One judge went so far as to say that no corroborating evidence was necessary for conviction, only the word of one white female accuser. (The other accuser had recanted.)

Q: Given the current focus on issues of race, what do you see as the legacy today from this case?

A: The actual legacy of the trials of the Scottsboro Boys lay in two Supreme Court rulings that came out of those trials: 1) a guarantee of a jury before one's peers and 2) the right to adequately prepared legal counsel.

We also learn from this case that history repeats itself again and again.
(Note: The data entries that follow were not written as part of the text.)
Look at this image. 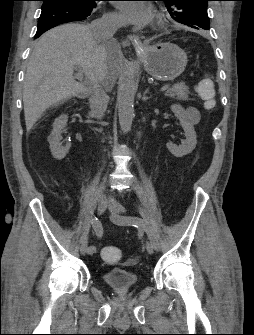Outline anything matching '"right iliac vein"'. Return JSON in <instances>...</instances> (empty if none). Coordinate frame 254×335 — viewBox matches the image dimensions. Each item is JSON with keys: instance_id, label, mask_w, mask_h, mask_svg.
Segmentation results:
<instances>
[{"instance_id": "obj_1", "label": "right iliac vein", "mask_w": 254, "mask_h": 335, "mask_svg": "<svg viewBox=\"0 0 254 335\" xmlns=\"http://www.w3.org/2000/svg\"><path fill=\"white\" fill-rule=\"evenodd\" d=\"M107 206H108V199L106 198V196H103V195L100 196L97 200L98 213L99 214L104 213ZM87 250H88V241L84 240L79 247V252H80L81 255L84 256L85 254L88 253Z\"/></svg>"}]
</instances>
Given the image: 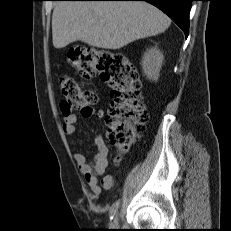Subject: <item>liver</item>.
<instances>
[{"mask_svg":"<svg viewBox=\"0 0 231 231\" xmlns=\"http://www.w3.org/2000/svg\"><path fill=\"white\" fill-rule=\"evenodd\" d=\"M170 18L140 1H60L52 14V38L60 49L80 40L103 49H120L129 43L163 33Z\"/></svg>","mask_w":231,"mask_h":231,"instance_id":"liver-1","label":"liver"}]
</instances>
In the 1980s, the Central Park Five were accused and convicted of the beating and rape of a white woman after they had been questioned for hours upon hours and threatened by police.

Donald Trump even jumped on the band wagon, taking out ads in newspapers calling for their executions, and even after their innocence had been proven, he refused to acknowledge it--citing their confessions (which had been coerced).

If the trials of the Scottsboro Boys and Central Park Five have another legacy, it is to examine the facts of a case before jumping to a conclusion based on race or personal prejudice, and to make sure legal procedures are followed from initial investigations of a crime, to the gathering of evidence, to the arrests of suspects, to the court proceedings.

Too often in our legal system, innocent people have been incarcerated, or worse, not because of guilt, but because of racial or ethnic prejudice by the ruling culture. 

Q: What do you hope readers take away from the book?

A: I hope readers will come to realize the miscarriage of justice that was heaped upon the Scottsboro Boys and work to make certain that such injustices don't happen again. Even one wrongly convicted individual is one too many. White privilege is real, and needs exposing in all its forms.

Q: What are you working on now?

A: As a gentleman of a certain age, I think I'm longing to work on retirement next, but I keep finding things I want to know more about.

Instead of telling you what I am or am not working on now, which may or may not be anything at all, let me tell you what the next Brimner books to be published are.

In 2020 and 2021, two nonfiction books will be released by Calkins Creek. One is called Finding a Way Home: Mildred and Richard Loving and the Fight for Marriage Equality and the other is Prejudice, Segregation, and Roberto Alvarez, about the first successfully fought school desegregation case in the U.S.

In the fiction arena, Scholastic will, in 2021, release my Racing Ace series, three early-readers about a female character named Ace who has spunk, know-how, and an attitude that she can do anything males can do. And she does. (With delightful illustrations by Kaylani Juanita.)

Q: Anything else we should know?

A: Nope. Can't think of anything at all. But like I said, retirement is looking very attractive.